A comparison of global model cloud and rain parameterization output with satellite observed radiances was carried out. Hydrometeor profiles from ECMWF operational short-range forecasts were combined with a microwave radiative transfer model to generate observation-equivalent radiances simulating the Special Sensor Microwave Imager (SSM/I) measurements. These were generated for two 15-day periods in January and July 2001 to be compared to SSM/I observations from three DMSP satellites, namely F-13, F-14, and F-15. The simulations were analyzed to isolate the relative contributions of water vapor, cloud water, rain, and snow to the total signal given their frequency of occurrence in the global fields. The 19.35-GHz channel has the great advantage of being less sensitive to cloud geometry and model-generated snow, thus providing a more unique relationship between cloud–rainwater and blackbody equivalent brightness temperatures (TBs). The 37.0-GHz channel showed great skill in separating cloud and (moderate to heavy) rainfall. The uncertainties in cloud geometry and ice microphysics inhibit an interpretation of 85.5-GHz brightness temperatures.

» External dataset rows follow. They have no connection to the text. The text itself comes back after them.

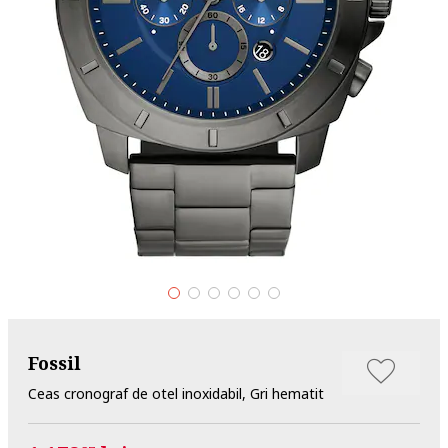
Fossil
Ceas cronograf de otel inoxidabil, Gri hematit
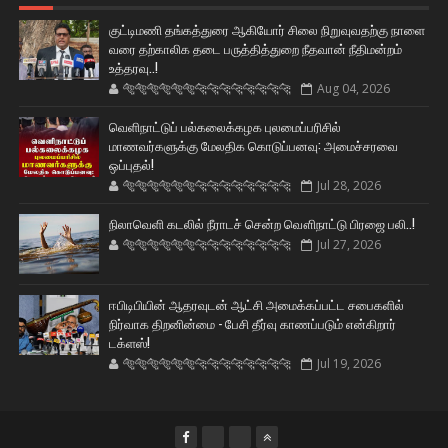
குட்டிமணி தங்கத்துரை ஆகியோர் சிலை நிறுவுவதற்கு நாளை
வரை தற்காலிக தடை பருத்தித்துறை நீதவான் நீதிமன்றம்
உத்தரவு..!
🐅🐅🐅🐅🐅🐅🐆🐆🐆🐆🐆🐆🐆🐆
Aug 04, 2026
வெளிநாட்டுப் பல்கலைக்கழக புலமைப்பரிசில்
மாணவர்களுக்கு மேலதிக கொடுப்பனவு: அமைச்சரவை
ஒப்புதல்!
🐅🐅🐅🐅🐅🐅🐆🐆🐆🐆🐆🐆🐆🐆
Jul 28, 2026
நிலாவெளி கடலில் நீராடச் சென்ற வௌிநாட்டு பிரஜை பலி..!
🐅🐅🐅🐅🐅🐅🐆🐆🐆🐆🐆🐆🐆🐆
Jul 27, 2026
ஈபிடிபியின் ஆதரவுடன் ஆட்சி அமைக்கப்பட்ட சபைகளில்
நிர்வாக திறனின்மை - பேசி தீர்வு காணப்படும் என்கிறார்
டக்ளஸ்!
🐅🐅🐅🐅🐅🐅🐆🐆🐆🐆🐆🐆🐆🐆
Jul 19, 2026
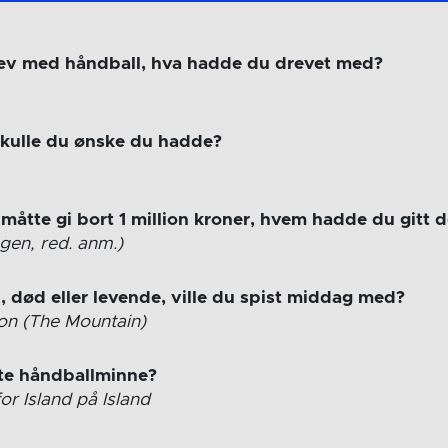
rev med håndball, hva hadde du drevet med?
 skulle du ønske du hadde?
åtte gi bort 1 million kroner, hvem hadde du gitt de
ngen, red. anm.)
, død eller levende, ville du spist middag med?
on (The Mountain)
ste håndballminne?
or Island på Island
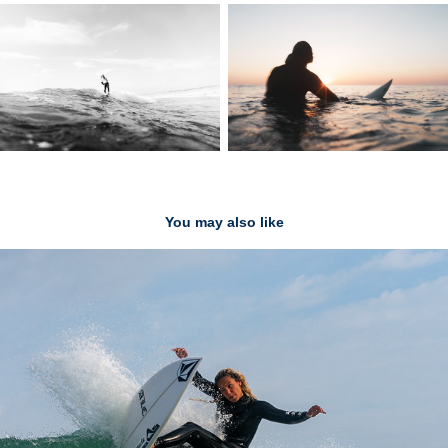
You may also like
Hina Conradi
2021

The evaluation was based on 1) the calculation of cloud and rain occurrence applying the same TB threshold screening to both observations and simulation, and 2) the analysis of global TB histograms for clouds and precipitation. From the first part, the model tendency to produce too large cloud and rain systems was identified. While some smaller-scale cloud features are missing, the onset of condensation generally produces larger systems than observed. Since the precipitation scheme is diagnostic, the cloud scheme propagates this problem to the rain coverage. With the results from the second part, the overestimation of extent and intensity was quantified to ≈10–15 K at 19.35 and ≈15–30 K at 37.0 GHz at horizontal polarization.

This was consistent with a direct estimation of retrieved liquid water paths using a variational retrieval scheme and of rainfall rates from a parametric algorithm. The globally averaged liquid water path from the model's first guess was about 75% higher than that from the retrievals, while globally averaged rain rate was 160% higher than retrieved. The major contribution to this overestimation originated from the Tropics, suggesting the convection scheme and/or its inputs as a major source of overestimation.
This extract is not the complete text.